Would you copy the entries that follow exactly, leaving out every picture?

Extracted records
------------------------------
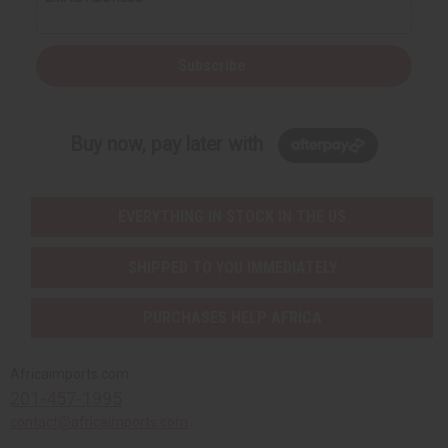
Subscribe
Buy now, pay later with
EVERYTHING IN STOCK IN THE US
SHIPPED TO YOU IMMEDIATELY
PURCHASES HELP AFRICA
Africaimports.com
201-457-1995
contact@africaimports.com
------------------------------
▸ EXERCISE RESPONSE:
Subscribe
Buy now, pay later with
EVERYTHING IN STOCK IN THE US
SHIPPED TO YOU IMMEDIATELY
PURCHASES HELP AFRICA
Africaimports.com
201-457-1995
contact@africaimports.com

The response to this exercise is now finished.